Year: Award; Category; Nominee; Result; Ref
1969: Drama Desk Award; Most Promising Playwright; Lonne Elder III; Won
Outstanding Performance: Douglas Turner Ward; Won
The Stanley Drama Award: Best Play; Lonne Elder III; Won
Pulitzer Prize: Drama; Lonne Elder III; Nominated
1970: Los Angeles Drama Critics Circle Award; Playwriting; Lonne Elder III; Won
Stella Holt Memorial Playwright's Award: Best Off Broadway Play; Lonne Elder III; Won
Outer Critics Circle Award: Drama; Lonne Elder III; Won

=== 1979 Florida Revival Production ===

| Year | Award | Category | Nominee | Result | Ref |
|---|---|---|---|---|---|
| 1979 | The Carbonell Award | Supporting Actress | Suzanne Stone | Nominated |  |

=== 1988 Los Angeles Revival Production ===

| Year | Award | Category | Nominee | Result | Ref |
| 1989 | NAACP Theatre Award | Best Costume Design | Frank Billecci | Nominated |  |
| Best Set Design | Virgil Woodfork & Randall Camp | Nominated |
| Best Supporting Actor | Taurean Blacque | Nominated |
| Teddy Wilson | Nominated |
| Lawrence Hilton Jacobs | Nominated |
| Best Actress | Joan Pringle | Nominated |
| Best Playwright | Lonne Elder III | Nominated |
| Best Director | Judyann Elder | Nominated |
| Best Play |  | Nominated |

=== 2002 Atlanta Revival Production ===

| Year | Award | Category | Nominee | Result | Ref |
| 2007 | Suzi Bass Awards | Acting | Jason Dirden | Nominated |  |
| Glynn Turman | Nominated |
| Outstanding Direction | Kenny Leon | Nominated |

=== 2025 Off Broadway Revival Production ===

| Year | Award | Category | Nominee | Result | Ref |
| 2025 | Off Broadway Alliance Awards | Best Revival |  | Nominated |  |
| AUDELCO Award | Best Set Designer | Harry Feiner | Nominated |  |
| Best Costume Design | Isabel Rubio | Nominated |
| Best Director of a Play | Clinton Turner Davis | Nominated |
| Featured Actor in a Play | Calvin M. Thompson | Nominated |
| Bryce Michael Wood | Nominated |
| Featured Actress in a Play | Felicia Boswell | Nominated |
| Morgan Siobhan Green | Nominated |
| Lead Actor in a Play | Norm Lewis | Won |
| 2026 | Drama Desk Award | Outstanding Scenic Design of a Play | Harry Feiner | Nominated |  |
| Outstanding Revival of a Play |  | Nominated |

== Television adaptation ==
Ceremonies in Dark Old Men was made into a television movie in 1975. Directed by Michael Schultz, it aired on ABC with the following cast: Douglas Turner Ward (Russell B. Parker), Rosalind Cash (Adele), Robert Hooks (Blue Haven), Glynn Turman (Theo), J. Eric Bell (Bobby), Michele Shay (Young Girl), and Godfrey Cambridge (Mr.
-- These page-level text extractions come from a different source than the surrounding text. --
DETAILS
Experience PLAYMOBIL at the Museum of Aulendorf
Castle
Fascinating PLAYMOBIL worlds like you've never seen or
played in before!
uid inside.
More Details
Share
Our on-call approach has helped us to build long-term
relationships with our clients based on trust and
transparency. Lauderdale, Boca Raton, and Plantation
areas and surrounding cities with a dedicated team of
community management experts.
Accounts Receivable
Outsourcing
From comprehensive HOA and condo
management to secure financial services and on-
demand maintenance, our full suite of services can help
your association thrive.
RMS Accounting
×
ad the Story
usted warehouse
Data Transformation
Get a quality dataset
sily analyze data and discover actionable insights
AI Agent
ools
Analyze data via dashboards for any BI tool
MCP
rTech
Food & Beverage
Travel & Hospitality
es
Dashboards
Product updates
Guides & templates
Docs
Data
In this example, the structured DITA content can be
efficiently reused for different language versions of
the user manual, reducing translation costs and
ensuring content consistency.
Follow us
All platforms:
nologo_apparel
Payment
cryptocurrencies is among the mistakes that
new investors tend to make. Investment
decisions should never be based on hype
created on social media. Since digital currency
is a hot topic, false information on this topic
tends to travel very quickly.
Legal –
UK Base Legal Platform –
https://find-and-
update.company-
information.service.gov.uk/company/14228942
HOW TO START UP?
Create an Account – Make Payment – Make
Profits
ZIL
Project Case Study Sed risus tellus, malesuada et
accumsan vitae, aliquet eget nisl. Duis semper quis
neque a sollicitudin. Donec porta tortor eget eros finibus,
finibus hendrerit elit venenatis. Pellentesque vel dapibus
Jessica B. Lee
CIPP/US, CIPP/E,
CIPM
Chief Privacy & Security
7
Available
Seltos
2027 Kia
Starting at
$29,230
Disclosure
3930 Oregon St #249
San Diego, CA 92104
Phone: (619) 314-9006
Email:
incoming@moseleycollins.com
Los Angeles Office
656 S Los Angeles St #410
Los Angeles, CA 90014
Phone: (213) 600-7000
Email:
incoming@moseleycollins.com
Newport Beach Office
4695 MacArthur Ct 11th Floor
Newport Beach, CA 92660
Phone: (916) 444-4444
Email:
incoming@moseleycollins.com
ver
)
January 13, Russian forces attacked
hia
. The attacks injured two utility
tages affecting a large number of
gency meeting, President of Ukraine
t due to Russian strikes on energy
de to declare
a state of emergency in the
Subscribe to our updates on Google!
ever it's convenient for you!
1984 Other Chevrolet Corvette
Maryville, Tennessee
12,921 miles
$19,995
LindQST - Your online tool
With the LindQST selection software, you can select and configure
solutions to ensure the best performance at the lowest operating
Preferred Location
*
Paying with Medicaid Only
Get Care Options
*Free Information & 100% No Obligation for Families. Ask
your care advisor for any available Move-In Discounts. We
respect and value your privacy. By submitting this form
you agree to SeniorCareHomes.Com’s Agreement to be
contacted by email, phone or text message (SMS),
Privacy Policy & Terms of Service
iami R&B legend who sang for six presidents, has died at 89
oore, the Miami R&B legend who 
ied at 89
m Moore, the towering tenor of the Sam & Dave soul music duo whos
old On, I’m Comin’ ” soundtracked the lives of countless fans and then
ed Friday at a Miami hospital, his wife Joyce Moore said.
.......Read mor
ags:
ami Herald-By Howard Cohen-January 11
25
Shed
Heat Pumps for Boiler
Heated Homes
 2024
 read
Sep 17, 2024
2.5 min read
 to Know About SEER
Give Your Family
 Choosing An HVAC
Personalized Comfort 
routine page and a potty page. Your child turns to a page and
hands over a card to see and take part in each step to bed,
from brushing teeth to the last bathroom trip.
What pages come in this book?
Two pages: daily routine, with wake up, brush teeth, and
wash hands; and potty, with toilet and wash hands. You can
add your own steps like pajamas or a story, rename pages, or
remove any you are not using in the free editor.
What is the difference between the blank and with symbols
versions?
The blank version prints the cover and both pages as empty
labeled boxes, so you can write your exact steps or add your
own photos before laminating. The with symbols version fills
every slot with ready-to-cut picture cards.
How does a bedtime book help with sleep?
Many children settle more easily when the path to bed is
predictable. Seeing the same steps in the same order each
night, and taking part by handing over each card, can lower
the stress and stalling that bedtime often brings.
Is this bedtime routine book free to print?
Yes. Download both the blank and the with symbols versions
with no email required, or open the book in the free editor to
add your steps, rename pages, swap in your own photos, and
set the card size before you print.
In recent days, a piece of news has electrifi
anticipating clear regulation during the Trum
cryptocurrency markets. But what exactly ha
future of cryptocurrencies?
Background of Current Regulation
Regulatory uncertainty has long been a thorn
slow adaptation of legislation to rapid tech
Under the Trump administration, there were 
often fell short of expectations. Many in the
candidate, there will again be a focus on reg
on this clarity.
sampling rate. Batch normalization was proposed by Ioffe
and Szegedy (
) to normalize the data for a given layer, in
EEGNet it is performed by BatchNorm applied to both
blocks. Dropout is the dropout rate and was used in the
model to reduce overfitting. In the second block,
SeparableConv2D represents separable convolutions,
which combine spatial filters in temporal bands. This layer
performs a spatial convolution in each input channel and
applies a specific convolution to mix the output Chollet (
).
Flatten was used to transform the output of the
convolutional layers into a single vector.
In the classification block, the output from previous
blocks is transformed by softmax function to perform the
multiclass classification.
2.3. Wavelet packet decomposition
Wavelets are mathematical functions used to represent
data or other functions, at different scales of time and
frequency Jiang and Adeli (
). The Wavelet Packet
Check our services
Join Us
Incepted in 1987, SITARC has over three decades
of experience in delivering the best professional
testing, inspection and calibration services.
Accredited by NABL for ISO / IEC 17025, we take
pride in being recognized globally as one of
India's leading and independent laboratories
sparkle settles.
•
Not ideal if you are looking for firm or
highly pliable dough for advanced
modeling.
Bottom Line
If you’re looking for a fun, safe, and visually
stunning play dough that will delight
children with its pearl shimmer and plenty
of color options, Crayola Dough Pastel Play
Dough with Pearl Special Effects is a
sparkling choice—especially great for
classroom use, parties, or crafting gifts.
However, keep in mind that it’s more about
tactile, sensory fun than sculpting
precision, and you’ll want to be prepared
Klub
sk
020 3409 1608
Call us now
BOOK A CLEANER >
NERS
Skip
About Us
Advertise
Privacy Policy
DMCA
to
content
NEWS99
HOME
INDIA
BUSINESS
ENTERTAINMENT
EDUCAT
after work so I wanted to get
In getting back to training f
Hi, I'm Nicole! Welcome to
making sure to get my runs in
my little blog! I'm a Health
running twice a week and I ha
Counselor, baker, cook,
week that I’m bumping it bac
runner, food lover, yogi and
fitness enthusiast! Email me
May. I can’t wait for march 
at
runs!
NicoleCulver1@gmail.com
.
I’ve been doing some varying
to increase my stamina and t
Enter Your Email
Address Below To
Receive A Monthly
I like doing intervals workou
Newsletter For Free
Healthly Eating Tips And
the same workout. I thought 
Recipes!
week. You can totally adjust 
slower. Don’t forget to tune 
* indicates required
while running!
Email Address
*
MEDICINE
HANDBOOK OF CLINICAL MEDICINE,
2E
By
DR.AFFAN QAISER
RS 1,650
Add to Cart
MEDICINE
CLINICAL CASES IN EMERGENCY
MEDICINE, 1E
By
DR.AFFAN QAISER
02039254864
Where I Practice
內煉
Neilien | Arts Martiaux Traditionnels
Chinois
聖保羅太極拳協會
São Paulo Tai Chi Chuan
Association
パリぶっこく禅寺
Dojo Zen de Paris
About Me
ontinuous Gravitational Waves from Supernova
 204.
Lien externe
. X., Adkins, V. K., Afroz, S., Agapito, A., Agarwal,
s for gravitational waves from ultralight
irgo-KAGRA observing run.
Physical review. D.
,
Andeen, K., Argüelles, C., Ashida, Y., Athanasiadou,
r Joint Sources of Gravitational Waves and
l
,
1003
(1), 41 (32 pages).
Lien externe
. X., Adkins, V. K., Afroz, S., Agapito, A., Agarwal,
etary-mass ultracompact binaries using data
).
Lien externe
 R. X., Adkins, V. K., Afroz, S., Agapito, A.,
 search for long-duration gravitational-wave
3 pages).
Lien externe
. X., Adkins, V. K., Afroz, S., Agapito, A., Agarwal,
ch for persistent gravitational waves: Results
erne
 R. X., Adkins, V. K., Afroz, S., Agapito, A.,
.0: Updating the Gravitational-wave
Jenkins).

== Audio recording ==
L.A. Theatre Works included the play as a part of their 2008–2009 season. Directed by Judyann Elder, the audio rendition was recorded before a live audience at the Skirball Cultural Center in Los Angeles. It featured the following cast: Glynn Turman (Russell B. Parker), Charlie Robinson (Mr. Jenkins), Brandon J. Dirden (Theo), Michole Briana White (Adele), Jason Dirden (Bobby), Julia Pace Mitchell (Young girl), and Rocky Carroll (Blue Haven).